When Calgarians start new conversations, they can find ways to make Calgary even better.
That’s the premise of We Should Know Each Other, a popular meeting of strangers hosted by local theatre artist Mark Hopkins. The purpose of the meetings is to expand Calgarians social circles beyond their normal comfort zones, which ultimately leads to new friendships and relationships that would never have come about if we stayed within our own little groups.
That same idea underlies the United Way-led Leading Boldly Network, a network for social change comprised of leaders in the human services sector. The nine executive directors in the group are tasked with combating very complex social problems such as poverty, domestic violence and mental illness.

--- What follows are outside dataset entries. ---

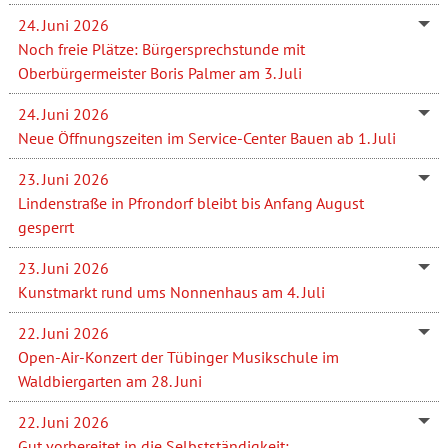
24. Juni 2026
Noch freie Plätze: Bürgersprechstunde mit
Oberbürgermeister Boris Palmer am 3. Juli
24. Juni 2026
Neue Öffnungszeiten im Service-Center Bauen ab 1. Juli
23. Juni 2026
Lindenstraße in Pfrondorf bleibt bis Anfang August
gesperrt
23. Juni 2026
Kunstmarkt rund ums Nonnenhaus am 4. Juli
22. Juni 2026
Open-Air-Konzert der Tübinger Musikschule im
Waldbiergarten am 28. Juni
22. Juni 2026
Gut vorbereitet in die Selbstständigkeit:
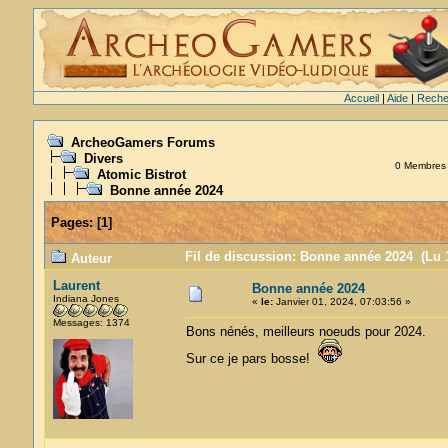
Accueil
|
Aide
|
Reche
ArcheoGamers Forums
Divers
0 Membres e
Atomic Bistrot
Bonne année 2024
Pages:
[
1
]
Fil de discussion: Bonne année 2024 (Lu 1
Auteur
Laurent
Bonne année 2024
Indiana Jones
«
le:
Janvier 01, 2024, 07:03:56 »
Messages: 1374
Bons nénés, meilleurs noeuds pour 2024.
Sur ce je pars bosse!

“The more we are connected to one another, the more we can see where opportunities align,” says Brenna Atnikov, a facilitator leader with Leading Boldly. “It’s an opportunity to collectively become wiser and smarter about the decisions we make, the resources we spend.”
So instead of going at it alone, they’re exploring something called collaborative social innovation, exploring new ways to resolve social problems for the benefit of society. “Our nine executive directors don’t have a lot of time in their lives to reflect on things, as you can imagine,” says Monica Pohlmann, another facilitator with the network.

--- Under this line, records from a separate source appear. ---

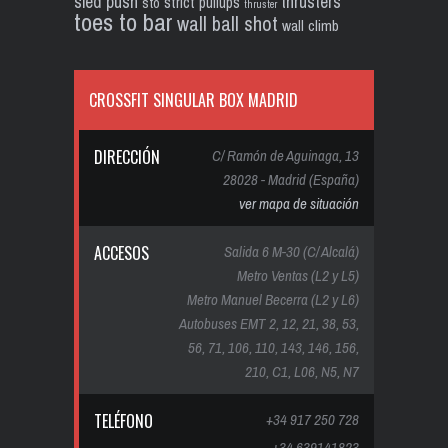
sled push
thrusters
strict pullups
sto
thruster
toes to bar
wall ball shot
wall climb
CROSSFIT SINGULAR BOX MADRID
DIRECCIÓN
C/ Ramón de Aguinaga, 13
28028 - Madrid (España)
ver mapa de situación
ACCESOS
Salida 6 M-30 (C/ Alcalá)
Metro Ventas (L2 y L5)
Metro Manuel Becerra (L2 y L6)
Autobuses EMT 2, 12, 21, 38, 53,
56, 71, 106, 110, 143, 146, 156,
210, C1, L06, N5, N7
TELÉFONO
+34 917 250 728
+34 639141823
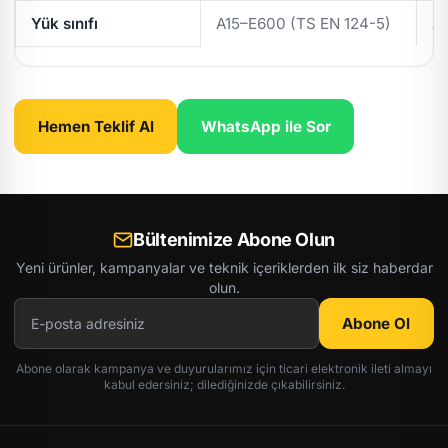
Yük sınıfı
A15–E600 (TS EN 124-5)
A
Hemen Teklif Al
WhatsApp ile Sor
Bültenimize Abone Olun
Yeni ürünler, kampanyalar ve teknik içeriklerden ilk siz haberdar
olun.
Abone Ol
Abone olarak kampanya ve duyurularımız için ticari elektronik ileti almayı
kabul edersiniz; dilediğinizde çıkabilirsiniz.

The Leading Boldly Network brings these leaders together to give them that space and time – freedom to explore and make mistakes. It’s a model that has been used elsewhere, including Boston (see video below), to great success.
The collaborative element to the network allows for fresh ways of thinking and different ways of addressing problems. “We can be really honest about the fact that my perspective only allows me to see so much,” says Pohlmann. “We need other people to be part of these really generative, interesting, formative conversations that help us all do our work better.”

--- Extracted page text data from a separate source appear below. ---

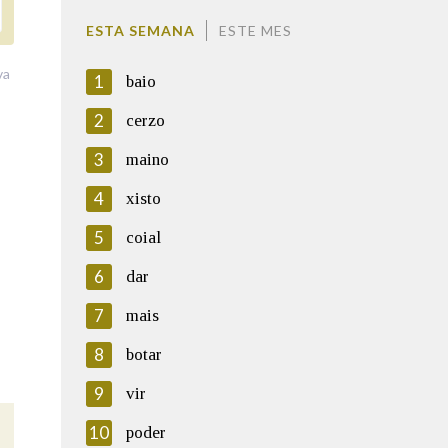
ESTA SEMANA
ESTE MES
va
1
baio
2
cerzo
3
maino
4
xisto
5
coial
6
dar
7
mais
8
botar
9
vir
10
poder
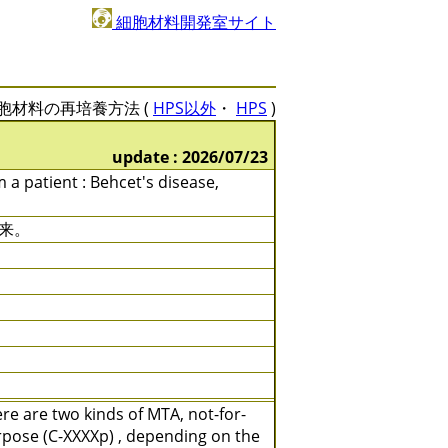
細胞材料開発室サイト
胞材料の再培養方法 (
HPS以外
・
HPS
)
update : 2026/07/23
m a patient : Behcet's disease,
来。
e are two kinds of MTA, not-for-
rpose (C-XXXXp) , depending on the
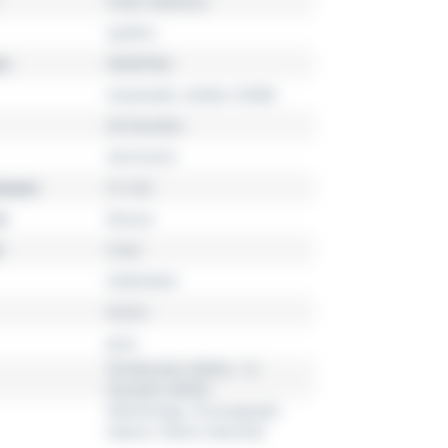
Pilot's Watches
Spitfire
r
IW387902
Automatik, Kaliber 69380
46 Stunden
Herrenuhr
esser
41 mm
l
Bronze
6 bar
Kalbsleder
braun
grau
30-Minuten-Zähler, 12-
Stunden-Zähler
Wochentag, Chronograph,
Datum, Kleine Sekunde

So what can this do for Calgary? Right now, the network is working with the provincial government on new ways to address issues surrounding early childhood development to help all children thrive by the age of 5.
The network aims to connect people who already have the capacity to create change. Whether they are in the non-profit sector, a business owner or a member of a government institution, the goal is an environment where community members can be a part of the solution.
“The fact that United Way has made this investment shows that it’s leading boldly,” says Pohlmann.